Unbidden, an image formed in Ashaya’s head, of a girl with Dorian’s charm and mischief in her eyes. “Did she look like you?”

“Same hair, same eyes. But her smile—a knockout. She could talk anyone into anything.” A husky laugh. “Even when she pissed me off, she could make me smile. She’d tell me stupid ‘knock, knock’ jokes until I broke. Then she’d hug me, call me her favorite brother, and smile because she knew she was forgiven.”

Squeezing her eyes shut, Ashaya swallowed the knot in her throat. “She was precious to you.”

“A piece of my heart died with her. I don’t know if it will ever grow back.”

“That’s okay,” she managed to whisper. “That piece was hers to take.”

“I miss her.” He buried his face in the curve of her neck as she rose on tiptoe to wrap her arms around him. “I miss her calling me up to pick her up from some club at one in the morning. I miss her telling me those stupid jokes. I miss her laugh. I miss her every damn minute of every day!” His body shuddered and damp heat bloomed against her neck.

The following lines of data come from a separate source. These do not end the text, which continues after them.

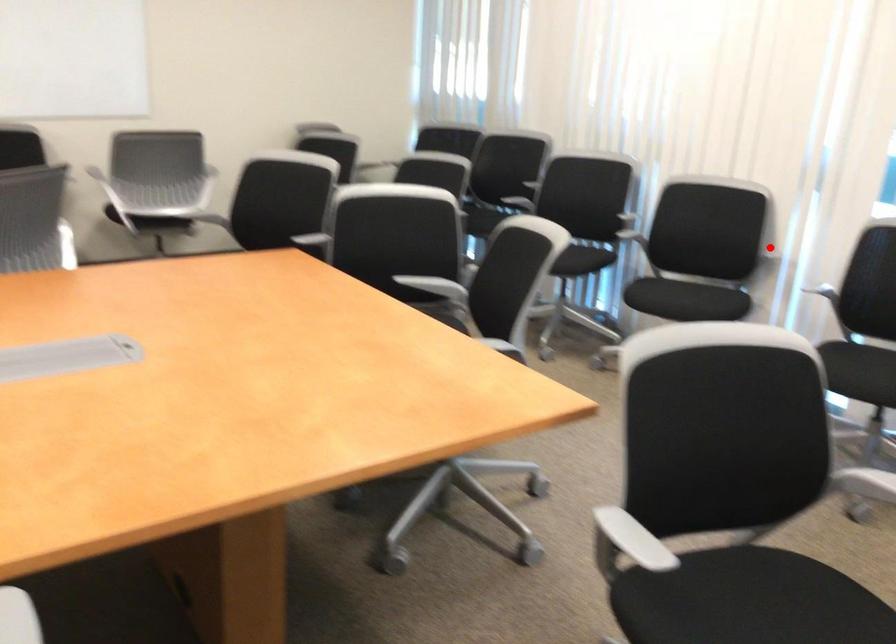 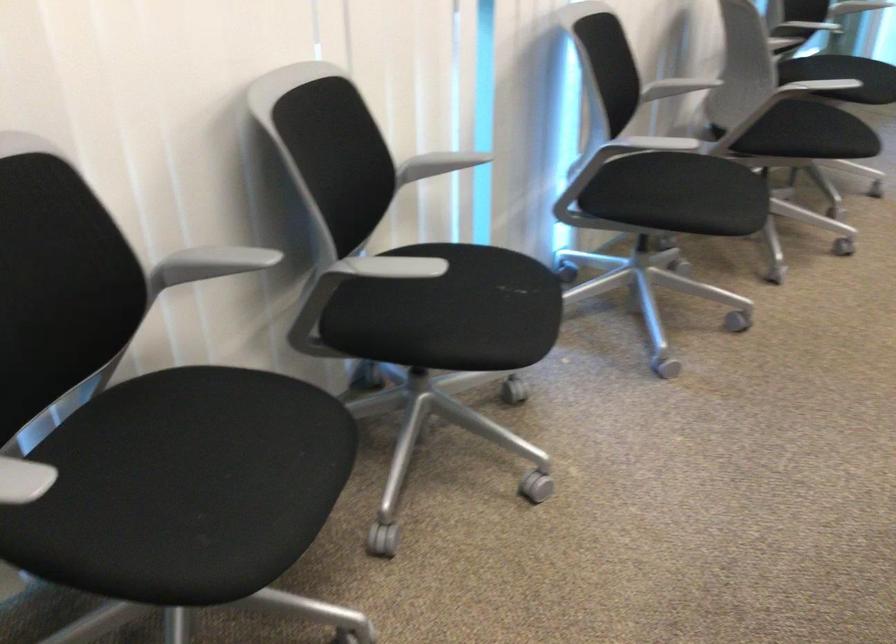 Where in the second image is the point corresponding to the highlighted location from the first image?

(438, 164) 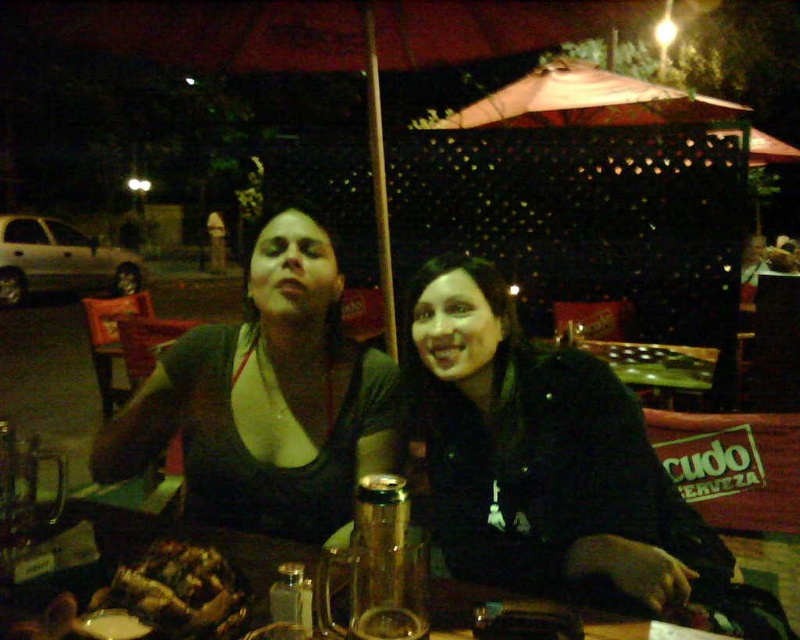 Question: Where is brown crispy chicken at lower left located in relation to translucent glass table at center in the image?

Choices:
 (A) below
 (B) above

Answer: (B)

Question: Based on their relative distances, which object is nearer to the brown crispy chicken at lower left?

Choices:
 (A) black matte jacket at center
 (B) matte black top at center

Answer: (B)

Question: Does matte black top at center have a greater width compared to translucent glass table at center?

Choices:
 (A) no
 (B) yes

Answer: (A)

Question: Where is black matte jacket at center located in relation to matte black top at center in the image?

Choices:
 (A) right
 (B) left

Answer: (A)

Question: Which object appears closest to the camera in this image?

Choices:
 (A) matte black top at center
 (B) black matte jacket at center
 (C) brown crispy chicken at lower left

Answer: (C)

Question: Among these objects, which one is nearest to the camera?

Choices:
 (A) matte black top at center
 (B) black matte jacket at center

Answer: (B) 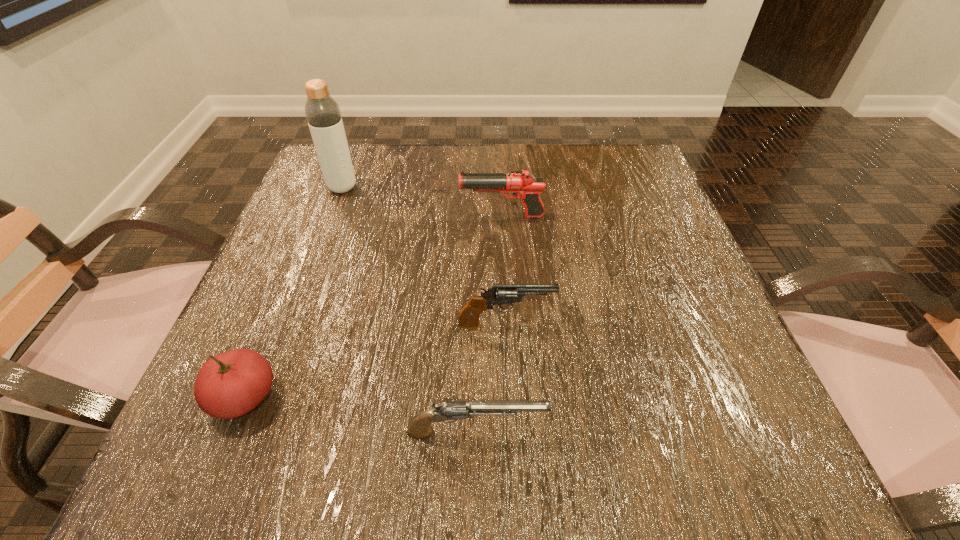 Identify the location of the farthest object. (323, 115).

The width and height of the screenshot is (960, 540). In order to click on the tallest object in this screenshot , I will do `click(323, 115)`.

Find the location of a particular element. the farthest gun is located at coordinates (523, 184).

Find the location of `the third farthest object`. the third farthest object is located at coordinates (469, 316).

This screenshot has height=540, width=960. I want to click on tomato, so click(231, 384).

Find the location of `the shortest object`. the shortest object is located at coordinates (448, 411).

The height and width of the screenshot is (540, 960). Identify the location of the shortest gun. (448, 411).

I want to click on vacant point located 0.300m on the front of the bottle, so click(300, 299).

The image size is (960, 540). In order to click on blank area located at the aiming end of the farthest gun in this screenshot , I will do `click(317, 216)`.

Identify the location of vacant area situated 0.060m at the aiming end of the farthest gun. (431, 216).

Blinded by her own tears, she held this powerful leopard, this sentinel.

She held him as he cried . . . as he stole the last remaining pieces of her own heart.



Forty-five minutes later, Dorian watched dawn begin its stealthy creep across the sky and felt an odd kind of peace take hold in his heart. Perhaps it would last only a moment, perhaps longer. What mattered was that he knew the peace was a gift from the woman who moved so softly inside his home while he stood watch outside.

He’d tried to tell her to go back to sleep, but she’d shaken her head. Twice now, she’d come to tell him she could feel Amara getting closer. Once she’d worried that her twin was lost in the dark, a catch in her voice. When he heard her footsteps getting closer again, he expected another update.

But she exited with a cup of coffee in hand. “Here.”

“Thanks.” He looked intently at her, knowing he’d have to be careful with his mate—force of habit might make her hide what he needed to see. As he’d expected, her face bore no visible remnants of her sleepless night or the words spoken between them . . . until he looked into her eyes.

Those eyes, so fucking beautiful. Like one of the lakes up in the Sierra, before the snows. Silver-blue and so clear you could see the detail of every reflected leaf. “We’ll do everything we can to take her alive.”